Gillian Christensen, an ICE spokesperson, told a reporter from the New York Times that Vargas wasn't arrested because "ICE is focused on smart, effective immigration enforcement that prioritizes the removal of public safety threats, recent border crossers, and egregious immigration law violators, such as those who have been previously removed from the United States."
ICE has limited resources and it makes sense for them to target their enforcement efforts, but when they have someone in custody who's broken the law they have a duty to enforce whatever penalties might apply to that individual, even if that person happens to write for some blue chip publications. Vargas broke the law, even he admits that, but apparently there is no penalty for his transgressions.
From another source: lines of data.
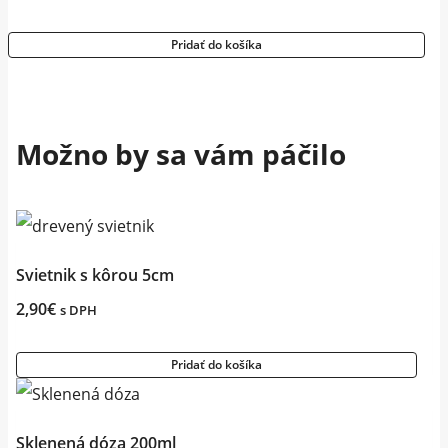
price
price
Pridať do košíka
was:
is:
35,80€.
32,67€.
Možno by sa vám páčilo
Svietnik s kôrou 5cm
2,90
€
s DPH
Pridať do košíka
Sklenená dóza 200ml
Rep. Elton Gallegly, a California Republican who chairs the Judiciary Committee's immigration subcommittee, told POLITICO that ICE's treatment of Vargas sets a bad precedent and I tend to agree. If ICE practices catch and release with someone like Vargas, who has overstayed his visa by many years and has committed document fraud, others in a similar situation will certainly demand the same white-glove treatment.
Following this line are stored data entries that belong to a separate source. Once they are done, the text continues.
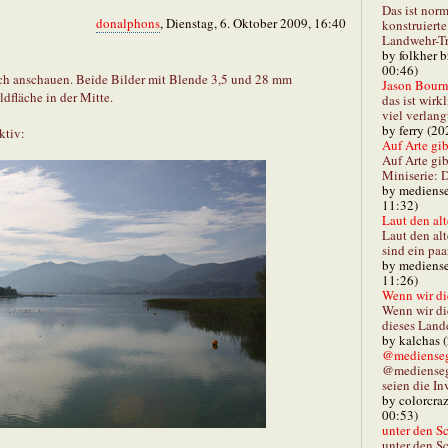
Das ist norm
donalphons
, Dienstag, 6. Oktober 2009, 16:40
konstruiert
Landwehr-Tra
by folkher 
00:46)
ch anschauen. Beide Bilder mit Blende 3,5 und 28 mm
Jason Bourn
dfläche in der Mitte.
das ist wirk
viel verlang
by ferry (20
ktiv:
Auf Arte gibt
Auf Arte gib
Miniserie: D
by mediense
11:32)
Laut den alt
Laut den al
sind ein paa
by mediense
11:26)
Wenn wir di
Wenn wir d
dieses Lande
by kalchas 
@mediensegl
@medienseg
seien die In
by colorcra
00:53)
unter den Sc
unter den Sc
Vargas, who at 31 is too old to quality for President Obama's amnesty, has been on a crusade to get the mainstream media to abandon use of the terms "illegal immigrant" and "illegal alien". I listened to him make this case on the public radio program "On the Media" less than two weeks ago, and found his arguments unpersuasive to say the least.
Vargas contends that using the word "illegal" is imprecise and incorrect because immigration violations are civil rather than criminal offenses. He also objects to the term because, as he put it, half of those who are here without status, like himself, arrived legally with visas and overstayed them.
Focusing on immigration penalties and technicalities doesn't obscure the fact that he and others like him are residing in the country illegally. Furthermore, the only reason he was able to arrive here with a visa was thanks to fraud and inadequate or inept visa screening. Based on his story in the Times, it sounds like his family had him apply for a tourist visa even though they wanted him to live in the United States.
In any event, people who overstay visas are in the same boat as those who entered illegally — they're both here with no legal status. The former group may not have emigrated illegally, but they are still illegal immigrants. And whether they're called that or undocumented immigrants, ICE isn't interested in removing them unless they're Jack the Ripper or Freddy Krueger. It doesn't matter if the media uses the term "illegal" or not because we've already legitimized the flagrant abuse of our borders by turning a blind eye to migrants who flout our laws.